The new bachelor of business administration is fully online. There are no textbooks. Students can access 30,000 pages of course material for the degree (not all of it required) on their tablets or smartphones.

Content is personalized, and responds to the 44 currently enrolled students based on their progress. About 60 percent of the required 80-plus “competencies” are linked to performance-based assessments, like writing a paper, working on a group project or creating a portfolio. The rest of the work is objective-based, such as test-taking.

The degree is also completely severed from the credit-hour standard. Brandman is one of four institutions to get both the U.S. Department of Education and its regional accreditor to sign off on this type of program, which is called “direct assessment.” That approach means students can work at their own pace while also receiving federal financial aid.

Brandman estimates the typical student will be able to complete the degree in 30 months. At $5,400 in tuition and fees per year, that means some students should be able to earn the bachelor’s degree for $10,000. That amount has become a trendy target price for a four-year degree, particularly among conservative governors. Students who take longer to complete than the expected 30 months will pay more than $13,500, however.

One reason students should be able to finish quicker than in a traditional program is that they can work toward the degree during 48 weeks of a year, rather than on a semester schedule. They will have an academic coach and access to tutoring faculty throughout.

“You can do it in bits and pieces,” said Laurie Dodge, Brandman’s vice chancellor of institutional assessment and planning and vice provost, adding that students can “be working on more than one competency at a time.”

That’s important for the nonprofit Brandman, whose students tend to be adults with jobs.

The university is a subsidiary of Chapman University, which is a private, residential institution based in Orange County, Calif. Brandman, however, offers blended and online degrees out of its almost 30 campus locations in California and Washington State. About 88 percent of the university’s 12,000 students are at least 25 years old. Roughly half (46 percent) are eligible to receive Pell Grants, and 43 percent are members of minority groups.

Nontraditional students -- meaning ones who aren’t 18-24 and interested in attending a residential campus -- appear to be a natural fit for the flexibility of competency-based learning, which allows them to move more quickly through material they already know or to spend more time on concepts when needed.

Many of the more than 200 institutions that are currently adding competency-based degrees are focused on working adults. Yet experts said Brandman has gone further than most.

In addition to its successful pursuit of direct assessment, the university is “possibly unique” in having taken an existing undergraduate major and rebuilt it as a competency-based program, said Mike Offerman, a consultant and president emeritus of Capella University.

As a result, Brandman’s foray is “more institutional and systemic” than those of most other institutions, many of which have created new competency-based programs outside of their core bachelor’s degree programs.

Rigor and Business-Friendly

Several outside vendors want to help colleges give competency-based education a whirl.
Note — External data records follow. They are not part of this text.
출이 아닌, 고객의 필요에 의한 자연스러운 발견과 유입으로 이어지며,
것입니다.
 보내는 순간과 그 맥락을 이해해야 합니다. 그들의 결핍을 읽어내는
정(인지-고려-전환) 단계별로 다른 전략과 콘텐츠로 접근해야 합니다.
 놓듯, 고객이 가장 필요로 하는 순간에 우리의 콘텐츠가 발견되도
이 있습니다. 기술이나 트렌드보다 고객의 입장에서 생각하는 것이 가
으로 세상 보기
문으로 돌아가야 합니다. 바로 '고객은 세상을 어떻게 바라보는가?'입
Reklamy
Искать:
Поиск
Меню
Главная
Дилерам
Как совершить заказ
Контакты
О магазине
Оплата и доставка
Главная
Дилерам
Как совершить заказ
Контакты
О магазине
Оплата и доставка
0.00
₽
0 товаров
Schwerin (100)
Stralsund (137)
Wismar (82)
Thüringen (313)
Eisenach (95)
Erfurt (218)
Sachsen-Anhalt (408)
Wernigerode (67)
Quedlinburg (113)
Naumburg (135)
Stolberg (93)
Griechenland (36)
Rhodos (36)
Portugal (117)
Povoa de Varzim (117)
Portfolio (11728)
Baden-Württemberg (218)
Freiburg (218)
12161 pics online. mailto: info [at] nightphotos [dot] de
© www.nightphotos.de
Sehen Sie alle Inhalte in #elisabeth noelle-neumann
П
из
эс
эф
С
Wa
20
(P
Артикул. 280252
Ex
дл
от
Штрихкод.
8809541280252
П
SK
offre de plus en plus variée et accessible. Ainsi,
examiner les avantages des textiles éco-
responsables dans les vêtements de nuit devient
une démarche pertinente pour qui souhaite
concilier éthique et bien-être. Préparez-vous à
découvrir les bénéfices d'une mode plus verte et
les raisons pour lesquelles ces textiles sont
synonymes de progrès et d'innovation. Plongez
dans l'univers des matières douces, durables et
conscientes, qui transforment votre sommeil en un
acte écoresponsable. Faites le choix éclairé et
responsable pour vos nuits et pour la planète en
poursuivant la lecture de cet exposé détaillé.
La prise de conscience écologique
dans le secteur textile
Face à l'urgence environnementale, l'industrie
College for America, a subsidiary of Southern New Hampshire University, recently spun off its competency-based learning platform. The nonprofit institution’s new offering, Motivis, is now a for-profit company that offers its services to other colleges.
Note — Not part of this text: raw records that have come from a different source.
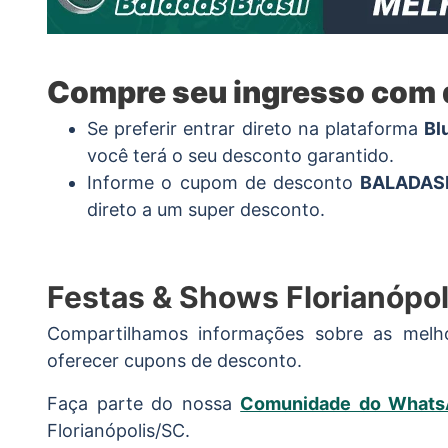
Compre seu ingresso com
Se preferir entrar direto na plataforma
Bl
você terá o seu desconto garantido.
Informe o cupom de desconto
BALADAS
direto a um super desconto.
Festas & Shows Florianópo
Compartilhamos informações sobre as melho
oferecer cupons de desconto.
Faça parte do nossa
Comunidade do Whats
Florianópolis/SC.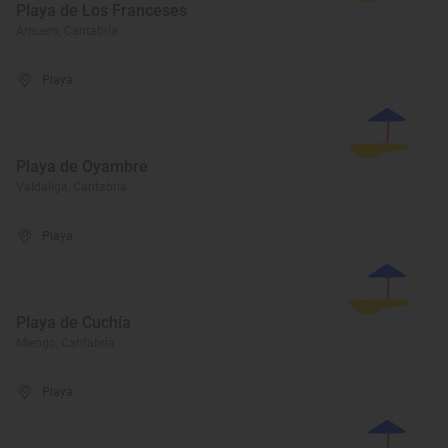
Playa de Los Franceses
Arnuero, Cantabria
Playa
Playa de Oyambre
Valdáliga, Cantabria
Playa
Playa de Cuchía
Miengo, Cantabria
Playa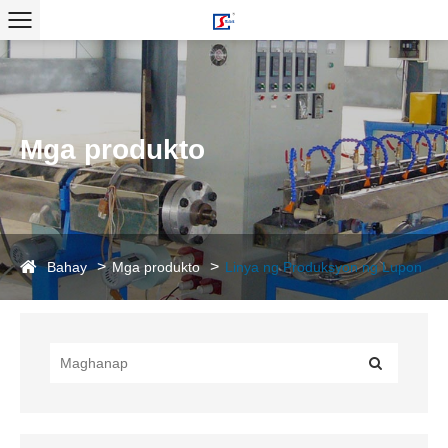
Mga produkto
Bahay
Mga produkto
Linya ng Produksyon ng Lupon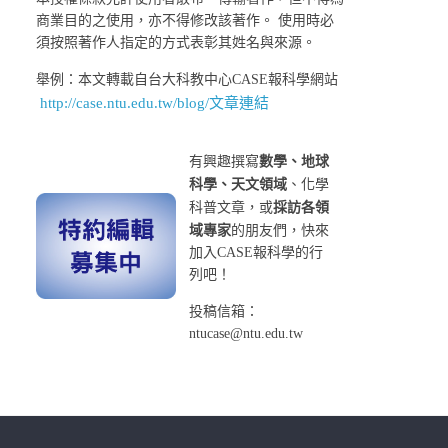
商業目的之使用，亦不得修改該著作。 使用時必
須按照著作人指定的方式表彰其姓名與來源。
舉例：本文轉載自台大科教中心CASE報科學網站
http://case.ntu.edu.tw/blog/文章連結
有興趣撰寫
數學、地球
科學、天文領域
、化學
科普文章，或
採訪各領
域專家
的朋友們，快來
加入CASE報科學的行
列吧！
投稿信箱：
ntucase@ntu.edu.tw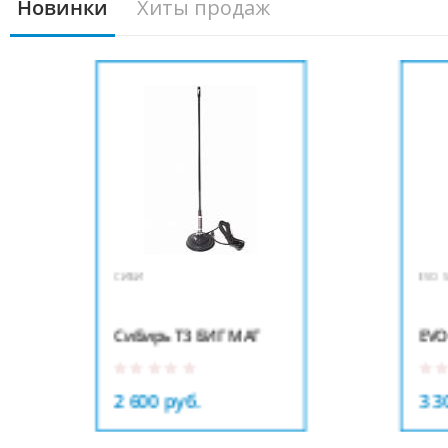
Новинки
Хиты продаж
СИБИ
EVO STATION
СиБирь Т3 БИГ МАГ
EVO STATION
2 600 руб.
3 300 руб.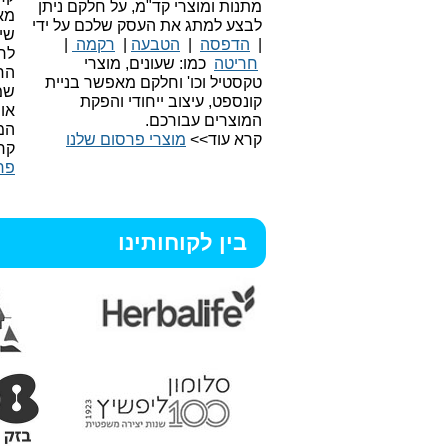
מתנות ומוצרי קד"מ, על חלקם ניתן
מאו
לבצע למתג את העסק שלכם על ידי
שיו
|
הדפסה
|
הטבעה
|
רקמה
|
לר
חריטה
כמו: שעונים, מוצרי
הח
טקסטיל וכו'
וחלקם מאפשר בניית
שמ
קונספט, עיצוב ייחודי והפקת
או
המוצרים עבורכם.
המ
קרא עוד>>
מוצרי פרסום שלנו
קר
פר
בין לקוחותינו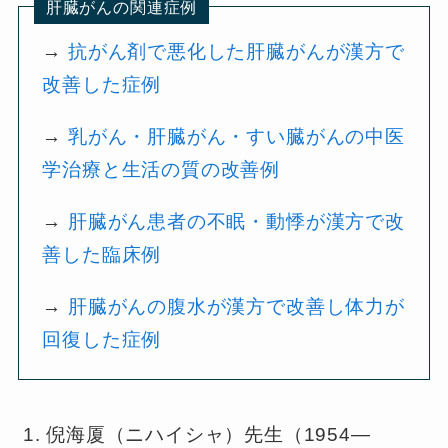
肝臓がんの関連症例
→
抗がん剤で悪化した肝臓がんが漢方で
改善した症例
→
乳がん・肝臓がん・すい臓がんの中医
学治療と生活の質の改善例
→
肝臓がん患者の不眠・動悸が漢方で改
善した臨床例
→
肝臓がんの腹水が漢方で改善し体力が
回復した症例
倪海厦（ニハイシャ）先生（1954—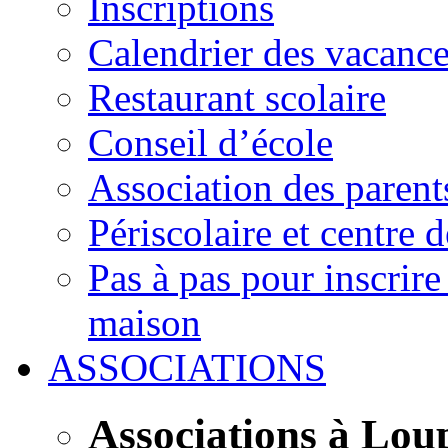
Inscriptions
Calendrier des vacanc
Restaurant scolaire
Conseil d’école
Association des parent
Périscolaire et centre d
Pas à pas pour inscrire
maison
ASSOCIATIONS
Associations à Lou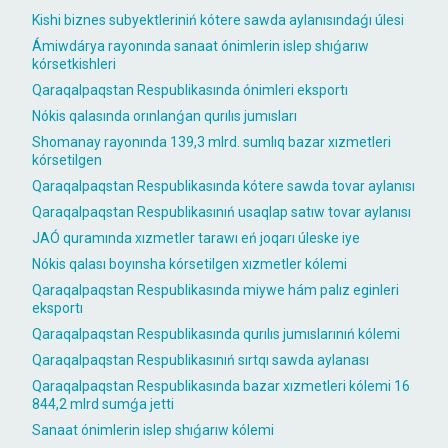
Kishi biznes subyektleriniń kótere sawda aylanısındaǵı úlesi
Ámiwdárya rayonında sanaat ónimlerin islep shıǵarıw
kórsetkishleri
Qaraqalpaqstan Respublikasında ónimleri eksportı
Nókis qalasında orınlanǵan qurılıs jumısları
Shomanay rayonında 139,3 mlrd. sumlıq bazar xızmetleri
kórsetilgen
Qaraqalpaqstan Respublikasında kótere sawda tovar aylanısı
Qaraqalpaqstan Respublikasınıń usaqlap satıw tovar aylanısı
JAÓ quramında xızmetler tarawı eń joqarı úleske iye
Nókis qalası boyınsha kórsetilgen xızmetler kólemi
Qaraqalpaqstan Respublikasında miywe hám palız eginleri
eksportı
Qaraqalpaqstan Respublikasında qurılıs jumıslarınıń kólemi
Qaraqalpaqstan Respublikasınıń sırtqı sawda aylanası
Qaraqalpaqstan Respublikasında bazar xızmetleri kólemi 16
844,2 mlrd sumǵa jetti
Sanaat ónimlerin islep shıǵarıw kólemi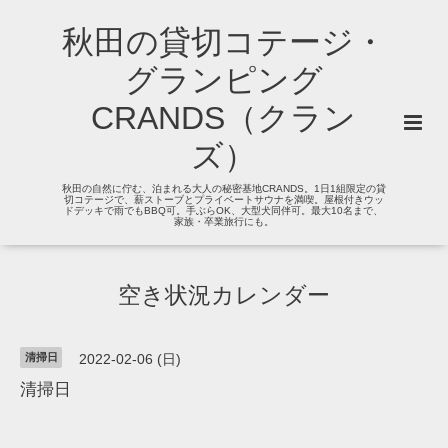
秋田の貸切コテージ・
グランピング
CRANDS（クラン
ズ）
秋田の自然に佇む、泊まれる大人の秘密基地CRANDS。1日1組限定の貸
切コテージで、薪ストーブとプライベートサウナを満喫。屋根付きウッ
ドデッキで雨でもBBQ可。手ぶらOK、大型犬同伴可。最大10名まで、
家族・卒業旅行にも。
空き状況カレンダー
清掃日
2022-02-06 (日)
清掃日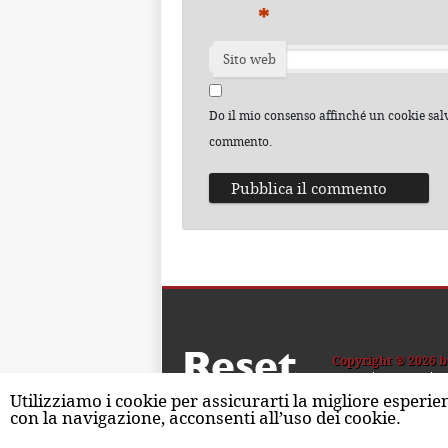
*
Sito web
Do il mio consenso affinché un cookie salvi
commento.
Reset
Copyright ® 2026 b
Home
Contatti
C
Utilizziamo i cookie per assicurarti la migliore esperie
con la navigazione, acconsenti all’uso dei cookie.
ISSN 2611-5883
Likewise, Fidelis Education’s learning relationship management system (LRM) can work for institutions with competency-based degrees. Gunnar Counselman, the company's founder and CEO, said one institution is using the system this way, and another 20 plan to create competency-based badges to supplement their core curriculums. Educate Online is another player in this new field.

For its experimental degree, Brandman partnered with Flat World Knowledge, a company based in Washington, D.C., which got its start as a digital textbook publisher. Flat World now offers a competency-based learning platform.

Christopher Etesse, the company’s chief executive officer, said demand for competency-based education is “hotter and moving faster than the LMS market was in 1997.”

Brandman’s faculty members began designing its bachelor’s degree about two years ago, bringing Flat World in last April. One of the university’s first steps was to poll 1,000 students to gauge interest in a competency-based program.

They got a positive response, and moved on to asking employers for guidance. The goal, Brandman officials said, was to ensure that the program would teach skills that applied to the workplace. To help make that happen, the initial group of students all came from one of the university’s 27 employers it had sought out as partners for the degree program. College for America also draws its students from employers.

“The real entry point for competency-based education is businesses,” said Gary Brahm, Brandman’s chancellor and chief executive officer.

The university relied on industry standards to get the knowledge, skills and abilities students need to enter business jobs. It also drew from federal jobs databases to learn more about specific occupations.

On the academic side, Brandman leaned heavily on two frameworks for the new degree -- Lumina Foundation’s Degree Qualifications Profile and the Liberal Education and America’s Promise (LEAP) from the Association of American Colleges and Universities. Both projects seek to better-define what students should know and be able to do. They also stress the importance of academically sound general-education requirements.

Flat World helped customize a platform for the university that included simulations, game-like elements and social-learning elements. The system collects data on student performance and engagement that can help faculty members and student advisers, said Etesse.

“We built that tracking factor into the software,” he said.

The university’s regional accreditor, the Western Association of Schools and Colleges (WASC), last year granted its approval to the direct-assessment program. The Education Department followed last month.

Alison Kadlec is a senior vice president for Public Agenda, a New York City-based nonprofit. She is helping lead a Lumina-funded group of 18 institutions and two public systems that are experimenting with competency-based education. The group, which is dubbed the Competency-Based Education Network (C-BEN), announced last week that it is seeking new members.

Brandman is a leader in competency-based education, Kadlec said, in part because its first focus was academic rigor.

“Institutions that are tempted to look for easy answers in the form of shiny tech solutions should take a page out of Brandman's book,” she said via email, “and focus first on quality program design and let the technology solutions emerge from that solid grounding.”